START PROVIDED DATA

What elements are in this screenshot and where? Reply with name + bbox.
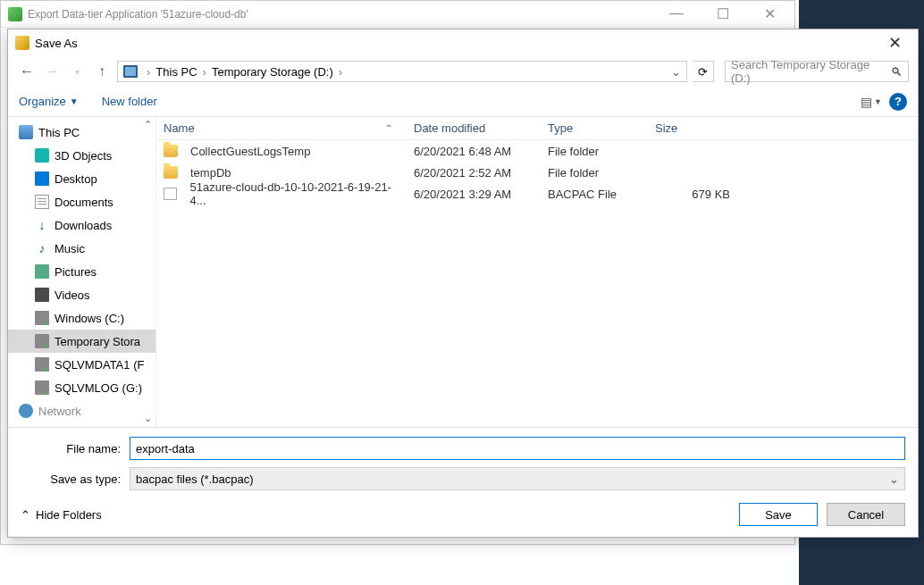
forward-button[interactable]: →	[42, 62, 62, 81]
chevron-up-icon: ⌃	[21, 508, 30, 522]
sidebar-item[interactable]: Videos	[8, 283, 155, 306]
search-icon: 🔍︎	[891, 65, 903, 79]
folder-icon	[164, 145, 178, 157]
column-name[interactable]: Name ⌃	[156, 121, 407, 135]
close-button[interactable]: ✕	[752, 5, 787, 22]
minimize-button[interactable]: —	[659, 5, 694, 22]
scroll-up-button[interactable]: ⌃	[141, 119, 154, 131]
sidebar-item[interactable]: Windows (C:)	[8, 306, 155, 330]
filename-input[interactable]	[130, 437, 905, 460]
recent-dropdown[interactable]: ▾	[67, 62, 87, 81]
music-icon: ♪	[35, 241, 49, 255]
sidebar-item[interactable]: Pictures	[8, 260, 155, 283]
file-row[interactable]: 51azure-cloud-db-10-10-2021-6-19-21-4...…	[156, 183, 918, 205]
folder-icon	[164, 166, 178, 179]
vid-icon	[35, 288, 49, 302]
filename-label: File name:	[21, 442, 130, 455]
breadcrumb-sep: ›	[143, 65, 154, 79]
dialog-titlebar: Save As ✕	[8, 29, 918, 56]
breadcrumb-sep: ›	[335, 65, 346, 79]
file-list: Name ⌃ Date modified Type Size CollectGu…	[156, 117, 918, 427]
file-date: 6/20/2021 3:29 AM	[407, 188, 541, 201]
sidebar-item-label: Downloads	[55, 219, 112, 232]
column-size[interactable]: Size	[648, 121, 737, 135]
file-date: 6/20/2021 2:52 AM	[407, 166, 541, 180]
chevron-down-icon: ▼	[70, 96, 79, 106]
search-placeholder: Search Temporary Storage (D:)	[731, 58, 891, 85]
refresh-button[interactable]: ⟳	[693, 61, 714, 82]
doc-icon	[35, 195, 49, 209]
file-icon	[164, 188, 177, 200]
scroll-down-button[interactable]: ⌄	[141, 413, 154, 425]
file-type: BACPAC File	[541, 188, 648, 201]
save-as-dialog: Save As ✕ ← → ▾ ↑ › This PC › Temporary …	[7, 29, 919, 538]
app-icon	[8, 7, 22, 21]
3d-icon	[35, 148, 49, 163]
navigation-bar: ← → ▾ ↑ › This PC › Temporary Storage (D…	[8, 56, 918, 87]
breadcrumb-root[interactable]: This PC	[154, 65, 198, 79]
sidebar-item-label: This PC	[38, 126, 80, 139]
sidebar-item-label: SQLVMLOG (G:)	[55, 381, 142, 395]
sidebar-item-label: Videos	[55, 288, 90, 302]
file-type: File folder	[541, 166, 648, 180]
organize-menu[interactable]: Organize ▼	[19, 95, 79, 108]
sort-ascending-icon: ⌃	[385, 123, 392, 133]
navigation-pane: ⌃ This PC3D ObjectsDesktopDocuments↓Down…	[8, 117, 156, 427]
sidebar-item[interactable]: Desktop	[8, 167, 155, 190]
sidebar-item[interactable]: ♪Music	[8, 237, 155, 260]
drive-icon	[35, 311, 49, 325]
toolbar: Organize ▼ New folder ▤ ▼ ?	[8, 87, 918, 117]
drive-icon	[35, 357, 49, 372]
breadcrumb-location[interactable]: Temporary Storage (D:)	[210, 65, 335, 79]
file-size: 679 KB	[648, 188, 737, 201]
file-name: 51azure-cloud-db-10-10-2021-6-19-21-4...	[189, 180, 399, 207]
save-icon	[15, 36, 29, 50]
file-name: tempDb	[190, 166, 231, 180]
chevron-down-icon: ▼	[874, 97, 882, 106]
sidebar-item[interactable]: Temporary Stora	[8, 330, 155, 353]
help-button[interactable]: ?	[889, 93, 907, 111]
sidebar-item[interactable]: Network	[8, 399, 155, 422]
sidebar-item[interactable]: SQLVMLOG (G:)	[8, 376, 155, 399]
hide-folders-toggle[interactable]: ⌃ Hide Folders	[21, 508, 102, 522]
save-form: File name: Save as type: bacpac files (*…	[8, 427, 918, 496]
up-button[interactable]: ↑	[92, 62, 112, 81]
sidebar-item[interactable]: ↓Downloads	[8, 213, 155, 237]
parent-titlebar: Export Data-tier Application '51azure-cl…	[1, 1, 794, 28]
column-type[interactable]: Type	[541, 121, 648, 135]
drive-icon	[35, 380, 49, 395]
net-icon	[19, 404, 33, 418]
sidebar-item[interactable]: 3D Objects	[8, 144, 155, 167]
sidebar-item-label: SQLVMDATA1 (F	[55, 358, 144, 372]
filetype-select[interactable]: bacpac files (*.bacpac) ⌄	[130, 467, 905, 490]
sidebar-item[interactable]: SQLVMDATA1 (F	[8, 353, 155, 376]
file-name: CollectGuestLogsTemp	[190, 145, 310, 158]
pc-icon	[19, 125, 33, 139]
drive-icon	[123, 65, 138, 78]
sidebar-item-label: Temporary Stora	[55, 335, 140, 348]
address-dropdown[interactable]: ⌄	[671, 65, 681, 79]
sidebar-item-label: Desktop	[55, 172, 97, 186]
sidebar-item[interactable]: Documents	[8, 190, 155, 213]
address-bar[interactable]: › This PC › Temporary Storage (D:) › ⌄	[117, 61, 687, 82]
folder-row[interactable]: CollectGuestLogsTemp6/20/2021 6:48 AMFil…	[156, 140, 918, 162]
save-button[interactable]: Save	[739, 503, 818, 526]
sidebar-item-label: 3D Objects	[55, 149, 112, 163]
sidebar-item-label: Network	[38, 405, 81, 418]
view-icon: ▤	[861, 95, 872, 109]
sidebar-item[interactable]: This PC	[8, 121, 155, 144]
maximize-button[interactable]: ☐	[705, 5, 741, 22]
pic-icon	[35, 264, 49, 279]
down-icon: ↓	[35, 218, 49, 232]
drive-icon	[35, 334, 49, 348]
view-options-button[interactable]: ▤ ▼	[861, 95, 882, 109]
search-input[interactable]: Search Temporary Storage (D:) 🔍︎	[725, 61, 909, 82]
sidebar-item-label: Pictures	[55, 265, 97, 279]
new-folder-button[interactable]: New folder	[102, 95, 157, 108]
file-type: File folder	[541, 145, 648, 158]
dialog-close-button[interactable]: ✕	[879, 31, 911, 54]
column-date[interactable]: Date modified	[407, 121, 541, 135]
cancel-button[interactable]: Cancel	[827, 503, 905, 526]
dialog-title: Save As	[35, 37, 78, 50]
back-button[interactable]: ←	[17, 62, 37, 81]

END PROVIDED DATA

Look through the lines above and collect those with the word "address".

YOUR RESPONSE:
address-dropdown[interactable]: ⌄	[671, 65, 681, 79]
address-bar[interactable]: › This PC › Temporary Storage (D:) › ⌄	[117, 61, 687, 82]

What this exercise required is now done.